In part jurors formed this view because Barrett testified in the Koren case
that he had sued many doctors - close to forty !- in similar cases,
demanding up to $100,000 if they wished to avoid a costly court trial. Some
paid up - how many is yet to be discovered. Drs. Koren and Rosenthal and a
few others did not. Barrett has failed to win a single lawsuit in this
shakedown scheme in any of the cases that actually went to trial.

Dr. Koren's Legal Team

Well known consumer advocate, James S. (Jim) Turner, general counsel to
Koren Publications, who several years earlier had persuaded the FTC to drop
an investigation against Dr. Koren (brought at a time when Barrett was a
consultant to the FTC), organized and coordinated the legal team that
represented Dr. Koren. Attorney Christopher Reid of Allentown, Pennsylvania
acted as associate trial counsel and appellate counsel and California health
freedom attorney Carlos Negrete acted as trial counsel.

Mr. Negrete said, "Fortunately for all of his colleagues, Dr. Koren decided
not to back down and took the case to trial. Barrett is part of a group of
intolerant individuals.
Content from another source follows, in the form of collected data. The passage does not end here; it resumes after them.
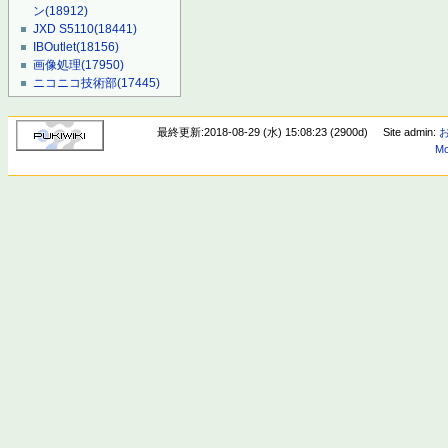
ン
(18912)
JXD S5110
(18441)
IBOutlet
(18156)
画像処理
(17950)
ニコニコ技術部
(17445)
最終更新:2018-08-29 (水) 15:08:23 (2900d)
Site admin:
Mo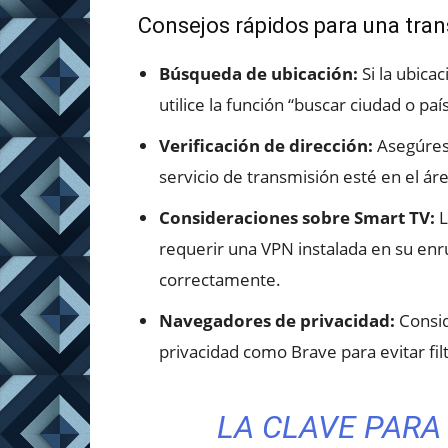
Consejos rápidos para una tra
Búsqueda de ubicación:
Si la ubica
utilice la función “buscar ciudad o pa
Verificación de dirección:
Asegúrese
servicio de transmisión esté en el áre
Consideraciones sobre Smart TV:
L
requerir una VPN instalada en su enr
correctamente.
Navegadores de privacidad:
Consid
privacidad como Brave para evitar fil
LA CLAVE PARA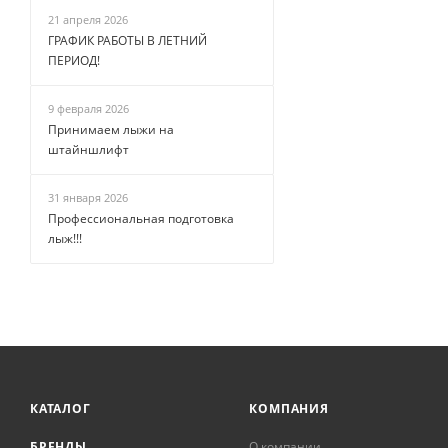
21 апреля 2026
ГРАФИК РАБОТЫ В ЛЕТНИЙ
ПЕРИОД!
9 февраля 2026
Принимаем лыжи на
штайншлифт
31 января 2026
Профессиональная подготовка
лыж!!!
КАТАЛОГ
КОМПАНИЯ
БРЕНДЫ
О компании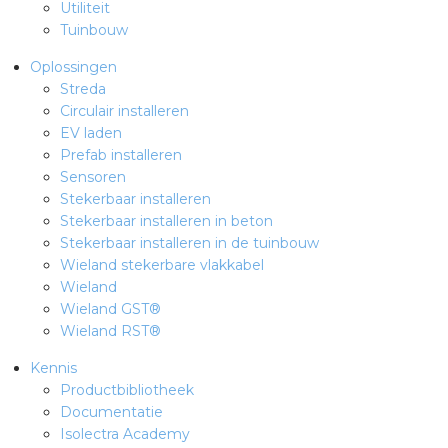
Utiliteit
Tuinbouw
s
Oplossingen
Streda
Circulair installeren
EV laden
Prefab installeren
iedenis
Sensoren
Stekerbaar installeren
voegde waarde
Stekerbaar installeren in beton
Stekerbaar installeren in de tuinbouw
ures
Wieland stekerbare vlakkabel
Wieland
ementen
Wieland GST®
Wieland RST®
ws
Kennis
Productbibliotheek
Documentatie
Isolectra Academy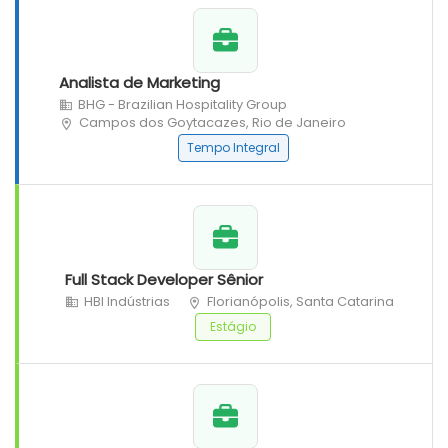
Analista de Marketing
BHG - Brazilian Hospitality Group
Campos dos Goytacazes, Rio de Janeiro
Tempo Integral
Full Stack Developer Sênior
HBI Indústrias
Florianópolis, Santa Catarina
Estágio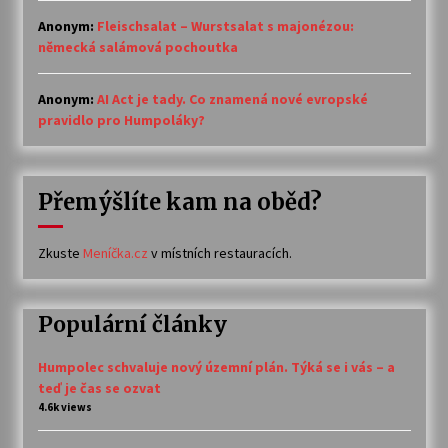
Anonym
:
Fleischsalat – Wurstsalat s majonézou:
německá salámová pochoutka
Anonym
:
AI Act je tady. Co znamená nové evropské
pravidlo pro Humpoláky?
Přemýšlíte kam na oběd?
Zkuste
Meníčka.cz
v místních restauracích.
Populární články
Humpolec schvaluje nový územní plán. Týká se i vás – a
teď je čas se ozvat
4.6k views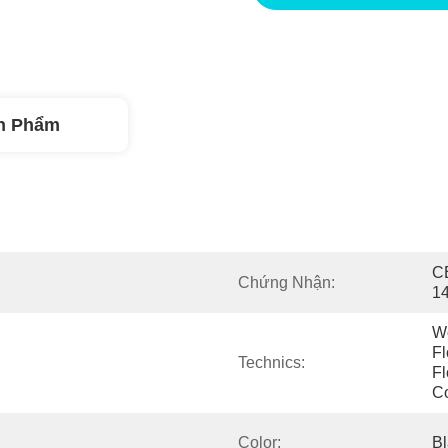
n Phẩm
C
Chứng Nhận:
1
Wo
Fl
Technics:
Fl
Co
Color:
Bl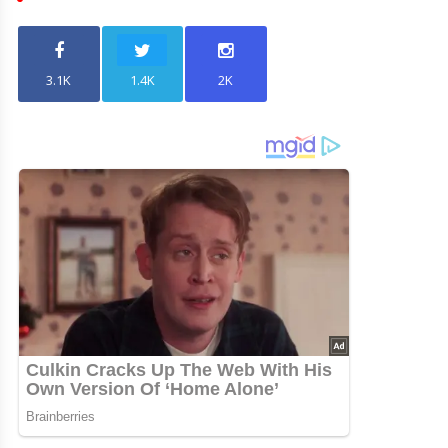
3.1K
1.4K
2K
I am not certain who the supporters of the so-called
Quackbusters are, but they seem to me to be just skinheads with
stethoscopes."

During heated and often dramatic courtroom proceedings, Mr. Negrete pointed
out many of the questionable statements Barrett includes on his websites
attacking chiropractic, as well as facts about Barrett's own credentials
that shocked even his supporters.

Mr. Turner says, "It is very important that a very responsible judge in
Barrett's hometown recognized that he was making false allegations and
dismissed the case. Barrett has cost unknown numbers of consumers pain,
anguish and probably serious harm by his misrepresentation of the facts
about subjects ranging from acupuncture to zinc."

Mr. Turner, who among other campaigns:
- led the team that got acupuncture needles approved as safe by FDA,
- worked with a Senate committee to abolish the dysfunctional vaccine
regulatory agency,
- worked with whistleblowers to stop the Swine Flu inoculation campaign,
- kept aspartame off the market for ten years, and
- played a key role in lobbying the Organic Food Production Act through
Congress, says,

"Our objective is to end Barrett's abuse of consumers by eliminating the
false and misleading information from his website and his entire network of
websites and replacing it with sound, useful information for consumers."

Says Dr. Koren, "This is just the beginning. Just as the FTC battle was not
about Tedd Koren alone but had ramifications for the entire chiropractic and
natural health professions so the Barrett v. Koren battle will have major
ramifications for all. We're going to give the Quackbusters a taste of their
own medicine. They'll learn how dangerous medicine can be."

"Our mission is not just about revealing the Quackbusters to be the
unscientific bigots that they are. We are fighting for health care freedom.
One of our goals is to permit parents to make sound decisions about
vaccination for their children. There are too many sound health reasons for
children to avoid vaccination and the government has recognized too many
vaccine caused deaths and maimings (over $1.5 billion of compensation has
been paid to bereaved families by the federal vaccine injury compensation
system since 1988) to allow a non-vaccinated child to be refused day care,
school, college, or employment," says Dr. Koren.